==== Available data ====
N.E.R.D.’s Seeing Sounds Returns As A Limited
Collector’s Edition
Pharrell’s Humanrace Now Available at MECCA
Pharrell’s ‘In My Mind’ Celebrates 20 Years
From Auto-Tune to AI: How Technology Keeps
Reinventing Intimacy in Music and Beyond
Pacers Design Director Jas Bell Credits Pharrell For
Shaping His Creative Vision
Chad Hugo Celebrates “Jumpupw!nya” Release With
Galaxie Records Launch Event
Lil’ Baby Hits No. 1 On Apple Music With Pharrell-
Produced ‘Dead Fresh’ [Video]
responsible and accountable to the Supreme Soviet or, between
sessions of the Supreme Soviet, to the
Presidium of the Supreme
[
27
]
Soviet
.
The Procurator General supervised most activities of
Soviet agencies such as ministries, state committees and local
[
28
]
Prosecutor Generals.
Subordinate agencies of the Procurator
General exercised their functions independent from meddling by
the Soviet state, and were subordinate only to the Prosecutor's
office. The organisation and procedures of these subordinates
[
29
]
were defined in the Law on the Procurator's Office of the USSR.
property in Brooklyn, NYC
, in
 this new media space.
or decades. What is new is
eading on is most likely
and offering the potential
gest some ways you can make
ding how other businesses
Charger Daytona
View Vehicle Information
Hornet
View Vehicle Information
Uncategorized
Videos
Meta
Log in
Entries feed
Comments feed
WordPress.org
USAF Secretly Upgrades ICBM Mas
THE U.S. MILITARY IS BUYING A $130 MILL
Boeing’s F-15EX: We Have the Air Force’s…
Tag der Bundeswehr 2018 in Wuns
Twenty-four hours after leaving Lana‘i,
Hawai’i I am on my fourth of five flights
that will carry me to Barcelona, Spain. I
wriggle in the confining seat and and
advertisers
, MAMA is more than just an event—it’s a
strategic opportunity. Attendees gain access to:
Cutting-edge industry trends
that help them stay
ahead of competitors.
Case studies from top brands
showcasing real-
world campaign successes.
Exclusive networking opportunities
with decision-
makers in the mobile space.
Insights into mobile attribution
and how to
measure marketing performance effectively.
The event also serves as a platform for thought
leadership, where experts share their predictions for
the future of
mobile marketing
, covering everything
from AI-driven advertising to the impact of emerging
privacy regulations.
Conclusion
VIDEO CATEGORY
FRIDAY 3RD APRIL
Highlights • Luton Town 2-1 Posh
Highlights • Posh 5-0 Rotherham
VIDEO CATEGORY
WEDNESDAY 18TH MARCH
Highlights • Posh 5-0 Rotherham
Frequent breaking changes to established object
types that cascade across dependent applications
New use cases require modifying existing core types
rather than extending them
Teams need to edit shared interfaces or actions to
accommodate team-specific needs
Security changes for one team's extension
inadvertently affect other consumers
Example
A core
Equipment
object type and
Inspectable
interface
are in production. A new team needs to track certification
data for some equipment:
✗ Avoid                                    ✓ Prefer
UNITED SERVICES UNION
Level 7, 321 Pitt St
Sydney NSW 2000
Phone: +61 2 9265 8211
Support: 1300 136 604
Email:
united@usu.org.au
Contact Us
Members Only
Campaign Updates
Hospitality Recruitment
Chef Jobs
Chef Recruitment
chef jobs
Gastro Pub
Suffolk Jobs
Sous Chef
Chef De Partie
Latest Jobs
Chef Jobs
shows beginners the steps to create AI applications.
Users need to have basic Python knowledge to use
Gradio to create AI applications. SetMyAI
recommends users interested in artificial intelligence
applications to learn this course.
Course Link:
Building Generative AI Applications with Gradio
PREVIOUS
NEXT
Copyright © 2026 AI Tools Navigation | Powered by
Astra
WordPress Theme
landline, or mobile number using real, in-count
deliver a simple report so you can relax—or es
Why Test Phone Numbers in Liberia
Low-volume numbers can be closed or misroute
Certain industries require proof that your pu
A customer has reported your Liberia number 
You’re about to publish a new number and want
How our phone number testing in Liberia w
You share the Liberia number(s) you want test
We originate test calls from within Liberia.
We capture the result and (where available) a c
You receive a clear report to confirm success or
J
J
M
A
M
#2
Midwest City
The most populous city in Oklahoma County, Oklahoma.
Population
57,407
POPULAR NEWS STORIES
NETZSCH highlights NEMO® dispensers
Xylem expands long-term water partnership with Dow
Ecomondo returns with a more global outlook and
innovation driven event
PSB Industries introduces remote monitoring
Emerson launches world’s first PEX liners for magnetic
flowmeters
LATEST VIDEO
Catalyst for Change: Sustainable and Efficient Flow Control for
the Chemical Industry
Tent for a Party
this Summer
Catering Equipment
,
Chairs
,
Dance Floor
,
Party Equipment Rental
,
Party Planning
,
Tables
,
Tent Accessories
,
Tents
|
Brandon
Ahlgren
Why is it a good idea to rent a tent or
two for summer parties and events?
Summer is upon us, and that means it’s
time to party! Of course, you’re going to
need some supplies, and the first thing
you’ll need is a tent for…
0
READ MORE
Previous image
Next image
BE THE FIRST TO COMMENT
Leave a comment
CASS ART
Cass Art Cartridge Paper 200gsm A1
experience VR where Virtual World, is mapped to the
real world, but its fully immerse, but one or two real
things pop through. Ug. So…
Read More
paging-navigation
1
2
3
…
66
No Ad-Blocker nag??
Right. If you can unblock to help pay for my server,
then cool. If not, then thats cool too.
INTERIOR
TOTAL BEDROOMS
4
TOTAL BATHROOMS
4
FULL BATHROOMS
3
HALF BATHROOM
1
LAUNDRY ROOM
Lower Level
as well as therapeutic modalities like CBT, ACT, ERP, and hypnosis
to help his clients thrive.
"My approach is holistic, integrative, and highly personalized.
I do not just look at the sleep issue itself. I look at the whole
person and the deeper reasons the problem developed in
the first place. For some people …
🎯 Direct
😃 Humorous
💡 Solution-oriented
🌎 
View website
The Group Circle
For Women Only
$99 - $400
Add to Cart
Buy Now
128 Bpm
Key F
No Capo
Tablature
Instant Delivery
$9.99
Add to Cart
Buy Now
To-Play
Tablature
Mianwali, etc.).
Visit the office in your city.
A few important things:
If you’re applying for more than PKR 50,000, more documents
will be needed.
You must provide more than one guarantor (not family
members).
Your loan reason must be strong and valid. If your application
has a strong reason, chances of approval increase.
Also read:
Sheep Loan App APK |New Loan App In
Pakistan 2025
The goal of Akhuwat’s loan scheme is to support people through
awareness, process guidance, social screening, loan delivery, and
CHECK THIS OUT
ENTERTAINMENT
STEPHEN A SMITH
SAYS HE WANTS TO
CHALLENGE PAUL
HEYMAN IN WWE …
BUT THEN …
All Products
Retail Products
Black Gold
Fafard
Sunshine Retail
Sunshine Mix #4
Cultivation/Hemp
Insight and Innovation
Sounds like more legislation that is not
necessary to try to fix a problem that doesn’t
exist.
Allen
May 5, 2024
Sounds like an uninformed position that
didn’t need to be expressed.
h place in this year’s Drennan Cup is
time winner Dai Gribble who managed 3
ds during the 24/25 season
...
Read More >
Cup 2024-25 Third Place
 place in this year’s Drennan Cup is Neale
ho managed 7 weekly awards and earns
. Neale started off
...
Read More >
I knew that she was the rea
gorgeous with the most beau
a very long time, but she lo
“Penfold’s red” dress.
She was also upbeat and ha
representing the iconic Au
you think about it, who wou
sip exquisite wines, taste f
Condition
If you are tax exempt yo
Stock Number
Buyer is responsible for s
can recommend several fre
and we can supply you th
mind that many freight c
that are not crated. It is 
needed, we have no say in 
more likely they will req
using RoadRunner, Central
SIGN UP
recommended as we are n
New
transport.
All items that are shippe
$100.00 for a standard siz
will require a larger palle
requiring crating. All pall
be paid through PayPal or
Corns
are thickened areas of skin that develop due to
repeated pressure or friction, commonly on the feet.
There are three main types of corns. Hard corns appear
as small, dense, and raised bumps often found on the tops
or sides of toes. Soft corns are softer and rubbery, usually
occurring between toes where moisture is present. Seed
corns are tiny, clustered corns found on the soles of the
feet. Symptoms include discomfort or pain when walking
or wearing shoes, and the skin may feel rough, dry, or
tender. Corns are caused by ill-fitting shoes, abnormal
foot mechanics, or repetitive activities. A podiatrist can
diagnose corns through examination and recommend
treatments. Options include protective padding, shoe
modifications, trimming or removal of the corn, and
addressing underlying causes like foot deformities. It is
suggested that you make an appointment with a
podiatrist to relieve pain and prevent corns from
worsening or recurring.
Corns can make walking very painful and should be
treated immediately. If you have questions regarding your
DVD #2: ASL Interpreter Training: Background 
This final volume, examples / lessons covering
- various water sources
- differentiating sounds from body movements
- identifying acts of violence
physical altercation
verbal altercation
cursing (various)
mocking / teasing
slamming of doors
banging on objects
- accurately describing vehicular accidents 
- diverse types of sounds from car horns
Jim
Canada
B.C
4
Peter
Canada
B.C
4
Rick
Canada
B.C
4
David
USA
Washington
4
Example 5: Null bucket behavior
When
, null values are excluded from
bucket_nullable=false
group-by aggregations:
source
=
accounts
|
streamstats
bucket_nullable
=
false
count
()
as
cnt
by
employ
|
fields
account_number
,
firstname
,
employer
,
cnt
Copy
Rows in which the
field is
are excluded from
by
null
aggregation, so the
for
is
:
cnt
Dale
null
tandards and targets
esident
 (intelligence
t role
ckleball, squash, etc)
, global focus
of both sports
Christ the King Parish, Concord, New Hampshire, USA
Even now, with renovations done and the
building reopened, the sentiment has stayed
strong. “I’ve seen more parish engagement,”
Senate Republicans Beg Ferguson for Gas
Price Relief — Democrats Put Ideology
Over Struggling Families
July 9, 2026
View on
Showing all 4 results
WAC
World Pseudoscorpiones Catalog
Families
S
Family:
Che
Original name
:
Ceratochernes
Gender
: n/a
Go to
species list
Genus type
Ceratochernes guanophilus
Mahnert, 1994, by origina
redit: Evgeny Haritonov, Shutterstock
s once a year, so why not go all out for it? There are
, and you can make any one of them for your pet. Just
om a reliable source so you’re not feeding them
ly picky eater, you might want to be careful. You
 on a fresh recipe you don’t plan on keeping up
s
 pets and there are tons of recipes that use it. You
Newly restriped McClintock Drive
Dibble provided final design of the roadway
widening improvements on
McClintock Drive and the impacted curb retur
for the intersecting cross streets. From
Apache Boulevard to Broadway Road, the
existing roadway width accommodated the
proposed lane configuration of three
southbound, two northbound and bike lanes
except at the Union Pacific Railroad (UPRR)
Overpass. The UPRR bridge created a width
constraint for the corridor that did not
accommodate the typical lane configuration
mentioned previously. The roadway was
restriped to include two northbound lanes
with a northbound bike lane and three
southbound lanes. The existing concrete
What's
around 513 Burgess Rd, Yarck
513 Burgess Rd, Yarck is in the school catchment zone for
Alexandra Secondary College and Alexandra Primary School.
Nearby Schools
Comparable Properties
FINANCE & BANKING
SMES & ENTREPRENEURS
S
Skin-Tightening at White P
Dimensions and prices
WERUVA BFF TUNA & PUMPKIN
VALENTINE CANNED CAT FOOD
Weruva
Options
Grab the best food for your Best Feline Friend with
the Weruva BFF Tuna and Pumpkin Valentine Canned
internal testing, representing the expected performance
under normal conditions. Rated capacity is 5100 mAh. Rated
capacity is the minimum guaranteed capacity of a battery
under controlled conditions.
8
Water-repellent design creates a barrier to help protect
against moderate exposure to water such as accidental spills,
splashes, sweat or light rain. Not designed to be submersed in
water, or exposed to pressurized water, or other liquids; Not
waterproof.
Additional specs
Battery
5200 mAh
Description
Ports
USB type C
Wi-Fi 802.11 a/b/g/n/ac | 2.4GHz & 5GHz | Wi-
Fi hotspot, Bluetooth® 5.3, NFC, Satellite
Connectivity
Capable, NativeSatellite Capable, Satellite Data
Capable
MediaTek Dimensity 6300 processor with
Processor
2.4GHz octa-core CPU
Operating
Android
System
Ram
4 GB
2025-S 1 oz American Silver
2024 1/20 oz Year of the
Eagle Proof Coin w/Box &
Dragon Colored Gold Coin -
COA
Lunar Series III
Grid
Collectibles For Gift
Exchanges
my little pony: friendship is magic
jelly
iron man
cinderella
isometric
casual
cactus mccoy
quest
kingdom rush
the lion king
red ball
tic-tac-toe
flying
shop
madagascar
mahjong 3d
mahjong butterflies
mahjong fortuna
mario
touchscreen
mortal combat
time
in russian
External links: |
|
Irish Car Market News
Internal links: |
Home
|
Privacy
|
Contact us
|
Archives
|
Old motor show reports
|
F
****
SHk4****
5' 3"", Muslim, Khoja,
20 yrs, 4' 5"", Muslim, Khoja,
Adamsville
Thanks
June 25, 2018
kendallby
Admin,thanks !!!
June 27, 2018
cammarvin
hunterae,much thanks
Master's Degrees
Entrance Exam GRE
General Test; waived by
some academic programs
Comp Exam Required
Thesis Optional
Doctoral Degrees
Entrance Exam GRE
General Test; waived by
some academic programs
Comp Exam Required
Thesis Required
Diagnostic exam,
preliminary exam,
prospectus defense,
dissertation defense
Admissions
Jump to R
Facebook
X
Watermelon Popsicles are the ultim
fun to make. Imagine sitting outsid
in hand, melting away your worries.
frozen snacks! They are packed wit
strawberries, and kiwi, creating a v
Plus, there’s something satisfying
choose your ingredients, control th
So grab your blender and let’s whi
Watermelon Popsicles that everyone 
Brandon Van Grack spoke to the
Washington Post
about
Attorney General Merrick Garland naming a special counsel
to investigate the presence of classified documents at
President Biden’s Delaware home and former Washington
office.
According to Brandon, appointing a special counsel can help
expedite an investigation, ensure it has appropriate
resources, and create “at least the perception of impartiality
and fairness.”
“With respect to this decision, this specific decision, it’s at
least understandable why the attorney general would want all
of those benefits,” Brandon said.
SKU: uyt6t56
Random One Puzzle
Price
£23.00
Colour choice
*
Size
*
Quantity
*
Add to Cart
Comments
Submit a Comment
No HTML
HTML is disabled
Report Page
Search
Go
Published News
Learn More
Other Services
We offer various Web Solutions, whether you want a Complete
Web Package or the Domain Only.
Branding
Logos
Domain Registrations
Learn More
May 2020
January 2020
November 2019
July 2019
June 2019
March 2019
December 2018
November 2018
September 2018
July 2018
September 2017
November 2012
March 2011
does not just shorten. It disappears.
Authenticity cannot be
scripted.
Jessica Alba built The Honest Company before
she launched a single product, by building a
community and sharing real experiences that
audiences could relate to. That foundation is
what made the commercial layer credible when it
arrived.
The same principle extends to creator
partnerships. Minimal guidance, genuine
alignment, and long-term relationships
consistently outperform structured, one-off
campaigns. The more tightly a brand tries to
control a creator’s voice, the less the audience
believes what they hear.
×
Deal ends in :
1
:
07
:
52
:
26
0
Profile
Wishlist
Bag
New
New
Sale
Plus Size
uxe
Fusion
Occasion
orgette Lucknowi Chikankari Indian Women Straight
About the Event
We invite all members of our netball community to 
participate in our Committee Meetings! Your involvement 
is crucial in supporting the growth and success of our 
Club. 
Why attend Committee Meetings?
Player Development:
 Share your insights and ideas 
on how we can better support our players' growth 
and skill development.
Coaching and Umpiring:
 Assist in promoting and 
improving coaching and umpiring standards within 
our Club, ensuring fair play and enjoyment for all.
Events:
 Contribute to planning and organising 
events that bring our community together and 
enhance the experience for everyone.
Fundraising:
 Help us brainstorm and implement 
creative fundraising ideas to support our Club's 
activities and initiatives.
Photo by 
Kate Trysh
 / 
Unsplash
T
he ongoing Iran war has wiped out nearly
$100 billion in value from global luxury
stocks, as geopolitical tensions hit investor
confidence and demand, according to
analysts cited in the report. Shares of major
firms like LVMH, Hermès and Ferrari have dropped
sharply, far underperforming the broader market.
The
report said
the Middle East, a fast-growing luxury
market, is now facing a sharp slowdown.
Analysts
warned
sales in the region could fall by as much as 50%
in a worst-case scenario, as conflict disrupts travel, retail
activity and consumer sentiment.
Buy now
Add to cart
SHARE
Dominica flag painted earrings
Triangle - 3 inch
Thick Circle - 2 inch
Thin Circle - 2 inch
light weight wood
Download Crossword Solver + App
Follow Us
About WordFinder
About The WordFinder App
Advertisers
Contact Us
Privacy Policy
====
» **Your instructions**:
Scan the listing above for the line that has "SAYS HE WANTS TO", then copy exactly from that line through the line that has "and we can supply you th".

» **Exercise solution**:
SAYS HE WANTS TO
CHALLENGE PAUL
HEYMAN IN WWE …
BUT THEN …
All Products
Retail Products
Black Gold
Fafard
Sunshine Retail
Sunshine Mix #4
Cultivation/Hemp
Insight and Innovation
Sounds like more legislation that is not
necessary to try to fix a problem that doesn’t
exist.
Allen
May 5, 2024
Sounds like an uninformed position that
didn’t need to be expressed.
h place in this year’s Drennan Cup is
time winner Dai Gribble who managed 3
ds during the 24/25 season
...
Read More >
Cup 2024-25 Third Place
 place in this year’s Drennan Cup is Neale
ho managed 7 weekly awards and earns
. Neale started off
...
Read More >
I knew that she was the rea
gorgeous with the most beau
a very long time, but she lo
“Penfold’s red” dress.
She was also upbeat and ha
representing the iconic Au
you think about it, who wou
sip exquisite wines, taste f
Condition
If you are tax exempt yo
Stock Number
Buyer is responsible for s
can recommend several fre
and we can supply you th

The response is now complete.